What Poker Can Teach Us About Management and Leadership
Being a good leader is more than simply telling people what to do. We’ve all heard the saying that people leave managers rather than companies, with many people saying that they have quit a job because of issues with their manager, or the culture they provide. There are countless strategies out there that are designed to help become better workplace leaders and therefore help reduce employee turnover, but there are management lessons that can be gained from outside the world of business.
It is important to learn from multiple sources, even if they might not be an obvious choice. Many of the people who help keep the delicate mechanism of the Internet running learned those skills by coding video games and running LAN parties. Strategic thinking and risk management can be picked up from board games that emphasize those tasks. Even well-known games like poker can offer insight into emotional control and changing tactics as the situation changes.

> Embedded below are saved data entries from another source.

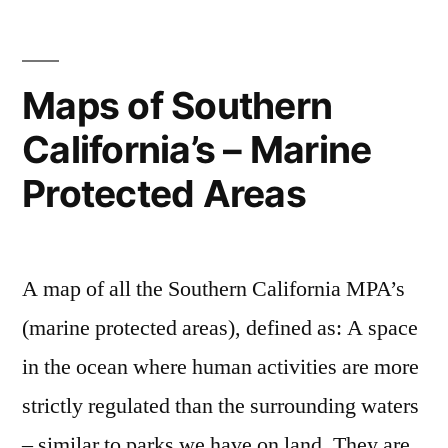
–
Indiana
Jones
Maps of Southern
and
California’s – Marine
the
Adventure
Protected Areas
of
Archaeology
A map of all the Southern California MPA’s
(marine protected areas), defined as: A space
in the ocean where human activities are more
strictly regulated than the surrounding waters
– similar to parks we have on land. They are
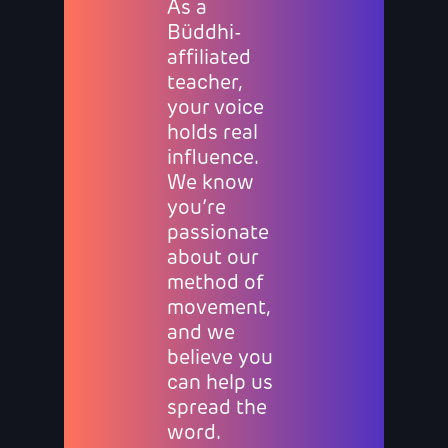
As a
Büddhi-
affiliated
teacher,
your voice
holds real
influence.
We know
you’re
passionate
about our
method of
movement,
and we
believe you
can help us
spread the
word.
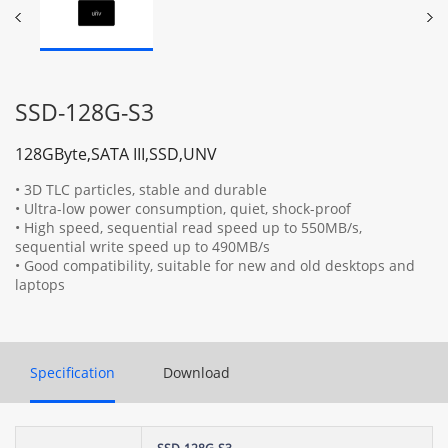
SSD-128G-S3
128GByte,SATA III,SSD,UNV
• 3D TLC particles, stable and durable
• Ultra-low power consumption, quiet, shock-proof
• High speed, sequential read speed up to 550MB/s,
sequential write speed up to 490MB/s
• Good compatibility, suitable for new and old desktops and
laptops
Specification
Download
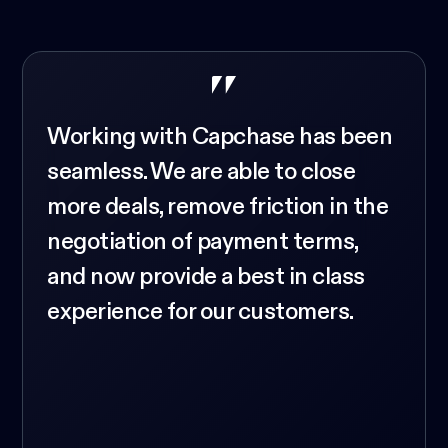
Working with Capchase has been
seamless. We are able to close
more deals, remove friction in the
negotiation of payment terms,
and now provide a best in class
experience for our customers.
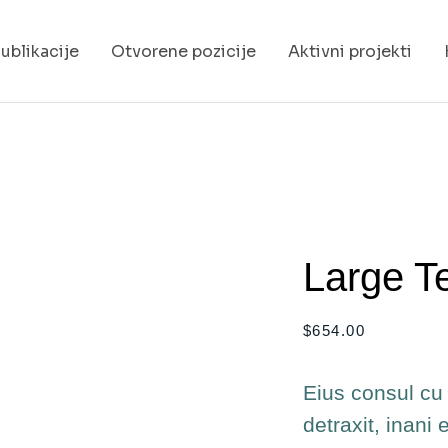
ublikacije
Otvorene pozicije
Aktivni projekti
Large T
$
654.00
Eius consul cu 
detraxit, inani 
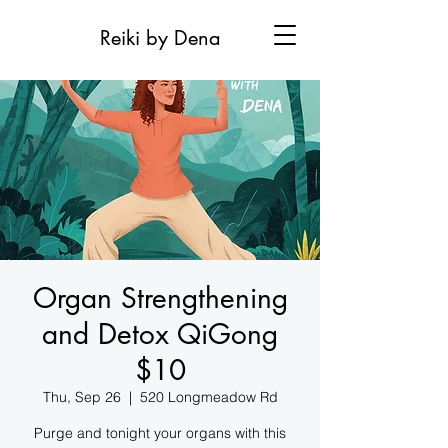
Reiki by Dena
Organ Strengthening
and Detox QiGong
$10
Thu, Sep 26
  |  
520 Longmeadow Rd
Purge and tonight your organs with this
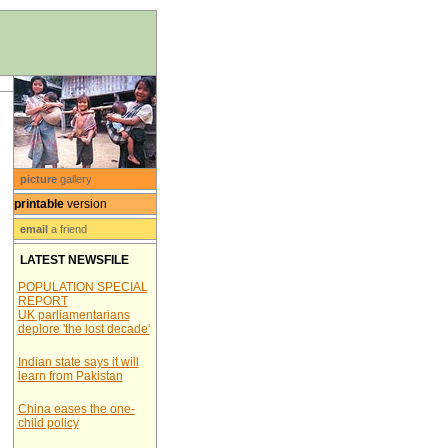
picture
gallery
printable
version
email
a friend
LATEST NEWSFILE
POPULATION SPECIAL
REPORT
UK parliamentarians
deplore 'the lost decade'
Indian state says it will
learn from Pakistan
China eases the one-
child policy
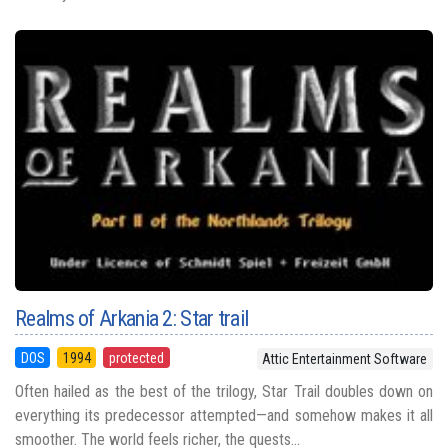
Realms of Arkania 2: Star trail
DOS
1994
protected
Attic Entertainment Software
Often hailed as the best of the trilogy, Star Trail doubles down on
everything its predecessor attempted—and somehow makes it all
smoother. The world feels richer, the quests...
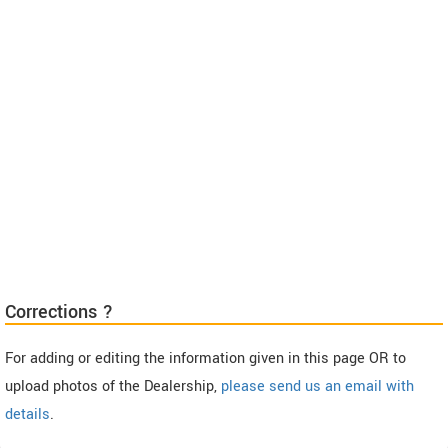
Corrections ?
For adding or editing the information given in this page OR to
upload photos of the Dealership,
please send us an email with
details
.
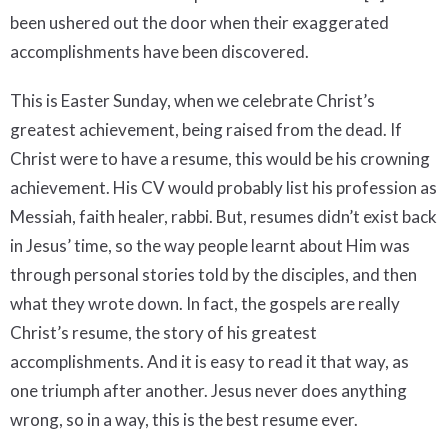
been ushered out the door when their exaggerated
accomplishments have been discovered.
This is Easter Sunday, when we celebrate Christ’s
greatest achievement, being raised from the dead. If
Christ were to have a resume, this would be his crowning
achievement. His CV would probably list his profession as
Messiah, faith healer, rabbi. But, resumes didn’t exist back
in Jesus’ time, so the way people learnt about Him was
through personal stories told by the disciples, and then
what they wrote down. In fact, the gospels are really
Christ’s resume, the story of his greatest
accomplishments. And it is easy to read it that way, as
one triumph after another. Jesus never does anything
wrong, so in a way, this is the best resume ever.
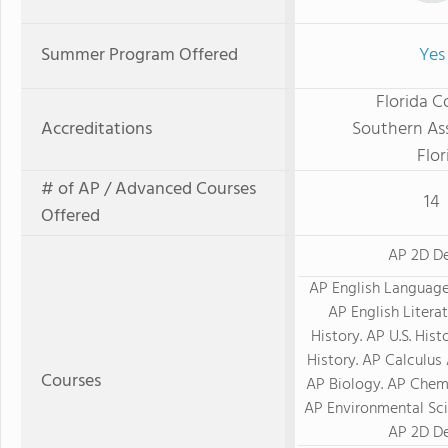
Summer Program Offered
Yes
Florida C
Accreditations
Southern Ass
Flor
# of AP / Advanced Courses
14
Offered
AP 2D D
AP English Languag
AP English Litera
History. AP U.S. His
History. AP Calculus 
Courses
AP Biology. AP Chemi
AP Environmental Sci
AP 2D D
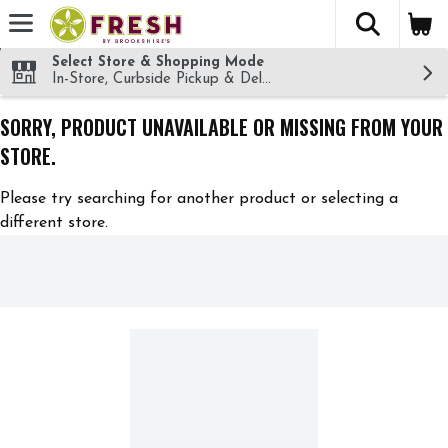
The fol
Skip header to page content
Select Store & Shopping Mode
In-Store, Curbside Pickup & Delivery!
SORRY, PRODUCT UNAVAILABLE OR MISSING FROM YOUR
STORE.
Please try searching for another product or selecting a
different store.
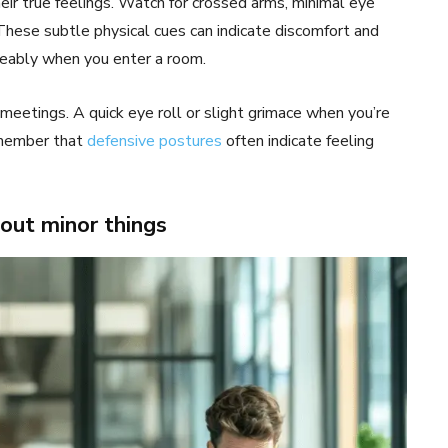
ir true feelings. Watch for crossed arms, minimal eye
These subtle physical cues can indicate discomfort and
iceably when you enter a room.
 meetings. A quick eye roll or slight grimace when you’re
emember that
defensive postures
often indicate feeling
out minor things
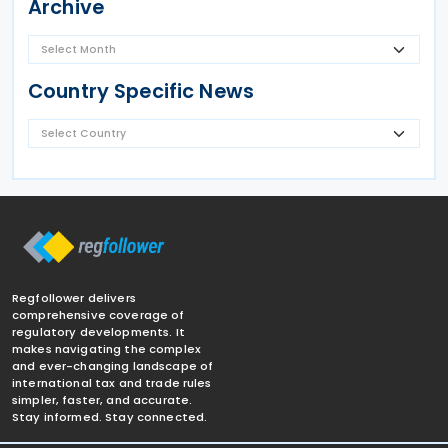
Archive
Country Specific News
Regfollower delivers
comprehensive coverage of
regulatory developments. It
makes navigating the complex
and ever-changing landscape of
international tax and trade rules
simpler, faster, and accurate.
Stay informed. Stay connected.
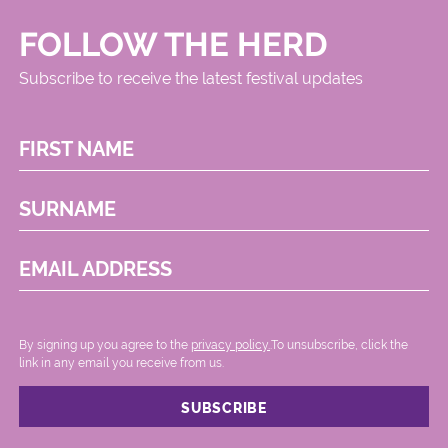
FOLLOW THE HERD
Subscribe to receive the latest festival updates
FIRST NAME
SURNAME
EMAIL ADDRESS
By signing up you agree to the
privacy policy.
.To unsubscribe, click the
link in any email you receive from us.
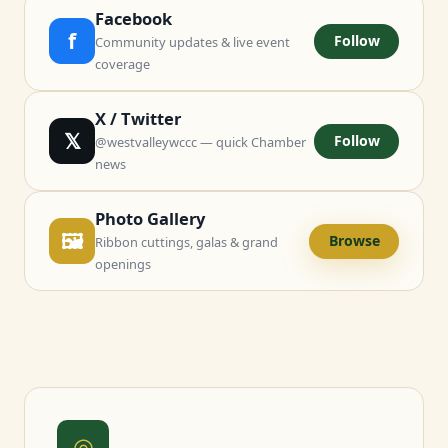
Facebook
f
Follow
Community updates & live event
coverage
X / Twitter
𝕏
Follow
@westvalleywccc — quick Chamber
news
Photo Gallery
🖼
Browse
Ribbon cuttings, galas & grand
openings
◎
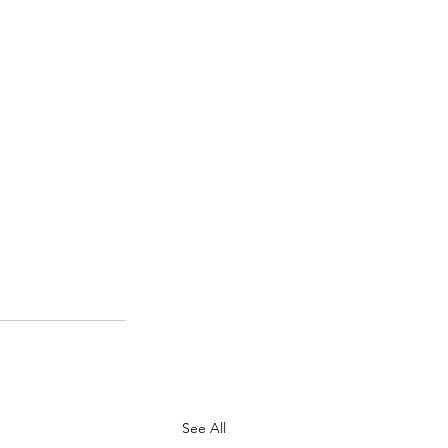
See All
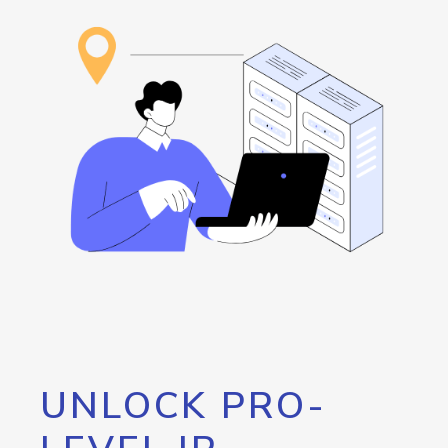
UNLOCK PRO-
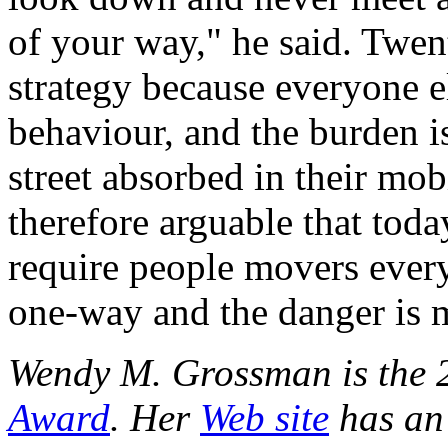
of your way," he said. Twent
strategy because everyone e
behaviour, and the burden i
street absorbed in their mobi
therefore arguable that toda
require people movers everyw
one-way and the danger is 
Wendy M. Grossman is the 
Award
. Her
Web site
has an 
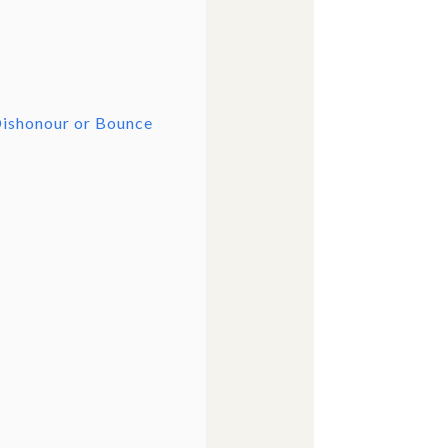
Dishonour or Bounce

Poker might not be an obvious choice to help people gain management skills, but there are plenty of lessons that can be learned around the card table and applied to the board room.
Resilience
Being a leader of a team can be tough work. It often means being the first into the office and the last one to leave. In fact, the stress of a management position can drive good leaders out of a company, so it takes someone with a certain level of emotional and mental resilience to fill the role. There are plenty of mental skills poker teaches you, including resilience, which is a great trait for a leader. Being able to handle the stress of multiple hours of intense focus without cracking or keeping your nerve when your opponent bluffs aren’t skills that people are born with. They take hard work to develop and can help people flourish in the corporate world as well. That ability to keep going through a stressful situation without panicking or getting flustered can keep an entire project alive.
Self-Management
Of course, stress is inevitable in an office environment. Whether it is having difficult conversations with staff or higher-ups at a company, pushing to meet a looming deadline, or simply trying to keep your team’s morale high when things get difficult, that stress will mount on people in a leadership position. Being able to manage yourself is more than just time management; it is also about understanding how your emotional state changes based on stress and how to keep it from affecting your performance. This is a key skill for poker players, who have to deal with the highs of a lucky streak and the lows when that luck runs out. Knowing how to manage that adrenaline rush from a good hand or the frustration of several bad ones is exactly the kind of self-management that business leaders need as well.
Self-Reflection
No matter what your management style is, you need to be able to reflect on your performance with a level of honesty that can be difficult to manage. No one wants to admit when they’ve made a mistake, after all, but it is inevitable that missteps will happen. A good leader never stops learning and turning their weaknesses into strengths, just like the best poker players are always reflecting on their performances at tournaments to find where mistakes crept into their play and, more importantly, how to avoid making them in the future. That takes self-awareness and reflection on performance, but if you can do it at the poker table then you can do it in the office.